Each year, these units churn out a talent pool of young Israelis who translate their experience executing or protecting against advanced cyber attacks to the corporate world. But regulation of the industry to bar Israeli secrets and knowhow from leaving the country—like limits that Israel puts on weapons exports—has been almost nonexistent.
The same is true in other countries: Only last month did Western signatories to the Wassenaar Arrangement, an international treaty that regulates arms sales, move to place restrictions on the cyber technology trade. Israel is not a signatory to the Wassenaar Arrangement, but the country says its weapons trade policies follow the spirit of the agreement.
Israel's national cyber bureau said it is currently formulating rules on what cyber technologies cannot be exported. Rami Efrati of the bureau said those regulations would be completed within six months.
"I don't think cyber is a secret," said Efrati, who is heading the bureau's effort to boost the Israeli cyber defense industry. "On the other hand we have to be very sensitive about this question, in order to make sure we will have an advantage in such technology."
In 2011, Bloomberg News reported that Internet traffic monitoring software made by Israeli company Allot Communications Ltd. and shipped to Denmark ended up in Iran, Israel's arch-foe. The company denied the charge, and Israel's Defense Ministry later cleared it of any wrongdoing.

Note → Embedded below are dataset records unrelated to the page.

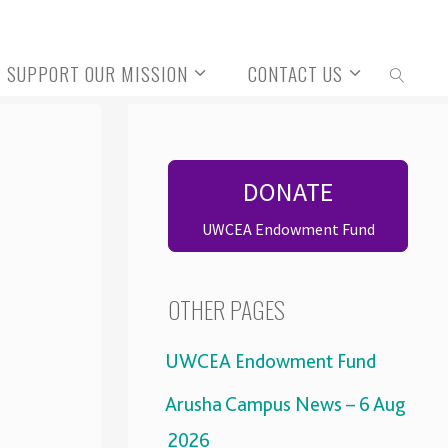
SUPPORT OUR MISSION
CONTACT US
SEARCH
DONATE
UWCEA Endowment Fund
OTHER PAGES
UWCEA Endowment Fund
Arusha Campus News – 6 Aug
2026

Alon Hazay, a former cyber-defense expert in Israel's internal security service, the Shin Bet, who now serves as a private consultant, said he was aware of at least two Israeli startups formed by graduates of Israeli security units whose software contains sophisticated defenses that provide telltale clues of the kinds of sophisticated attacks Israel uses against its foes. He said the companies are working for international clients, with one developing mobile phone security solutions and the other providing security for computers.

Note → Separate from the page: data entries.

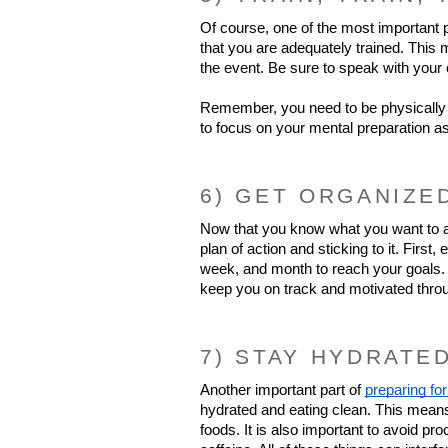
Of course, one of the most important pa
that you are adequately trained. This m
the event. Be sure to speak with your 
Remember, you need to be physically 
to focus on your mental preparation as
6) GET ORGANIZE
Now that you know what you want to ach
plan of action and sticking to it. Firs
week, and month to reach your goals. A
keep you on track and motivated thro
7) STAY HYDRATE
Another important part of 
preparing for
hydrated and eating clean. This means d
foods. It is also important to avoid p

Hazay declined to identify the companies. The clues in their products, he said, could potentially help hackers and even state enemies to learn Israeli cyber secrets. The "biggest threat for Israeli intelligence," he said, is the potential that "you're actually helping your enemies help protect their systems," he said.
But in the field of cyberspace, Hazay said, it is difficult to ascertain what technology constitutes an Israeli national security asset. He said it was inevitable that such technologies would make their way to the marketplace.
"The guys coming out of the army are going to make money. The only thing they know how to do is security," said Hazay. "You can't prevent them from using their minds."